Take your dirty paws off our web, Google. It’s not your plaything, it belongs to everyone.

Tuesday, September 4th, 2018

Pitfalls of Card UIs - daverupert.com

I’m going through a pattern library right now, and this rings true:

I’m of the opinion that all cards in a Card UI are destined to become baby webpages. Just like modals. Baby hero units with baby titles and baby body text and baby dropdown menu of actions and baby call to action bars, etc.

In some ways this outcome is the opposite of what you were intending. You wanted a Card UI where everything was simple and uniform, but what you end up with is a CSS gallery website filled with baby websites.

Sunday, September 2nd, 2018

Saturday, September 1st, 2018

The Ecological Impact of Browser Diversity | CSS-Tricks

This is a terrific spot-on piece by Rachel. I firmly believe that healthy competition and diversity in the browser market is vital for the health of the web (which is why I’m always saddened and frustrated to hear web developers wish for a single monocultural rendering engine).

Conversational Semantics · An A List Apart Article

I love, love, love all the little details of HTML that Aaron offers up here. And I really like how he positions non-visual user-agents like searchbots, screen readers, and voice assisants as headless UIs.

HTML is a truly robust and expressive language that is often overlooked and undervalued, but it has the incredible potential to nurture conversations with our users without requiring a lot of effort on our part. Simply taking the time to code web pages well will enable our sites to speak to our customers like they speak to each other. Thinking about how our sites are experienced as headless interfaces now will set the stage for more natural interactions between the real world and the digital one.

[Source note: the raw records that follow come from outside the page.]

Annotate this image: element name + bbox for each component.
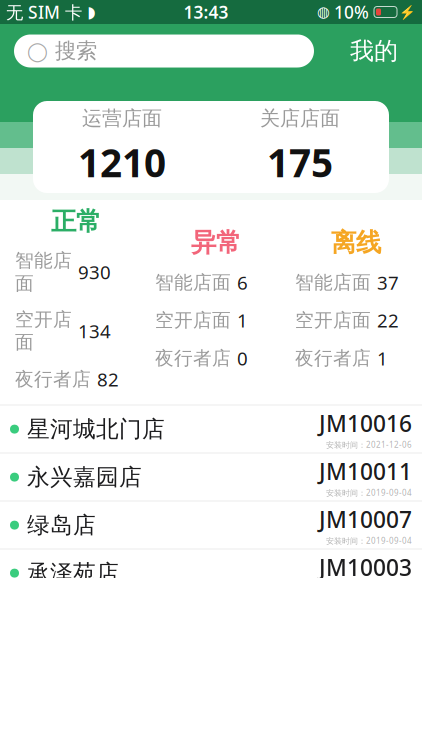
staticText: 10% [334, 0, 369, 24]
staticText: 夜行者店 [295, 347, 371, 370]
staticText: 0 [237, 346, 248, 371]
staticText: ⚡ [399, 4, 416, 20]
staticText: 正常 [51, 206, 101, 237]
staticText: 离线 [331, 227, 381, 258]
button[interactable]: 我的 [344, 28, 404, 74]
staticText: JM10016 [319, 408, 412, 438]
staticText: 异常 [191, 227, 241, 258]
staticText: 1 [377, 346, 388, 371]
button[interactable]: 星河城北门店 [0, 406, 422, 454]
staticText: 夜行者店 [155, 347, 231, 370]
staticText: 星河城北门店 [27, 415, 165, 443]
staticText: 安装时间：2019-09-04 [326, 487, 412, 498]
staticText: 1 [237, 308, 248, 333]
staticText: 夜行者店 [15, 368, 91, 391]
staticText: JM10007 [319, 504, 412, 534]
staticText: 空开店面 [15, 308, 72, 354]
button[interactable]: 永兴嘉园店 [0, 454, 422, 502]
staticText: 关店店面 [260, 106, 340, 131]
staticText: 智能店面 [155, 271, 231, 294]
staticText: 82 [97, 367, 119, 392]
staticText: 空开店面 [155, 309, 231, 332]
staticText: 1210 [78, 137, 166, 188]
button[interactable]: 承泽苑店 [0, 550, 422, 598]
staticText: 37 [377, 270, 399, 295]
staticText: 22 [377, 308, 399, 333]
staticText: 安装时间：2019-09-04 [326, 535, 412, 546]
button[interactable]: 绿岛店 [0, 502, 422, 550]
staticText: 承泽苑店 [27, 559, 119, 587]
staticText: 搜索 [55, 38, 97, 64]
staticText: 安装时间：2021-12-06 [326, 439, 412, 450]
staticText: 空开店面 [295, 309, 371, 332]
staticText: ◯ [27, 40, 48, 62]
button[interactable]: ◯ [14, 34, 314, 68]
staticText: 运营店面 [82, 106, 162, 131]
staticText: 我的 [350, 36, 398, 66]
staticText: 13:43 [184, 0, 228, 24]
staticText: 绿岛店 [27, 511, 96, 539]
staticText: 智能店面 [295, 271, 371, 294]
staticText: 无 SIM 卡 [6, 0, 82, 24]
staticText: 永兴嘉园店 [27, 463, 142, 491]
staticText: 175 [267, 137, 333, 188]
staticText: JM10003 [319, 552, 412, 582]
staticText: 智能店面 [15, 249, 72, 295]
staticText: ◗ [87, 3, 95, 21]
staticText: 6 [237, 270, 248, 295]
staticText: 930 [78, 260, 111, 284]
staticText: 134 [78, 318, 111, 343]
staticText: ◍ [317, 4, 330, 20]
staticText: JM10011 [319, 456, 412, 486]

Changing Our Approach to Anti-tracking - Future Releases

This is excellent news from Mozilla. Firefox is going to make it easier to block vampiric privacy-leeching and performance-draining third-party scripts and trackers.

In the physical world, users wouldn’t expect hundreds of vendors to follow them from store to store, spying on the products they look at or purchase. Users have the same expectations of privacy on the web, and yet in reality, they are tracked wherever they go.

The Emperor’s New Tools?: pragmatism and the idolatry of the web | words from Cole Henley, @cole007

I share many of Cole’s concerns. I think we’re in fairly similiar situations. We even share the same job title: Technical Director …whatever that even means.

I worry about our over-reliance and obsession with tools because for many these are a barrier to our discipline. I worry that they may never really make our work better, faster or easier and that our attention is increasingly focussed not on the drawing but on the pencils. But I mostly worry that our current preoccupation with the way we work (rather than necessarily what we work on) is sapping my enthusiasm for an industry I love and care about immensely.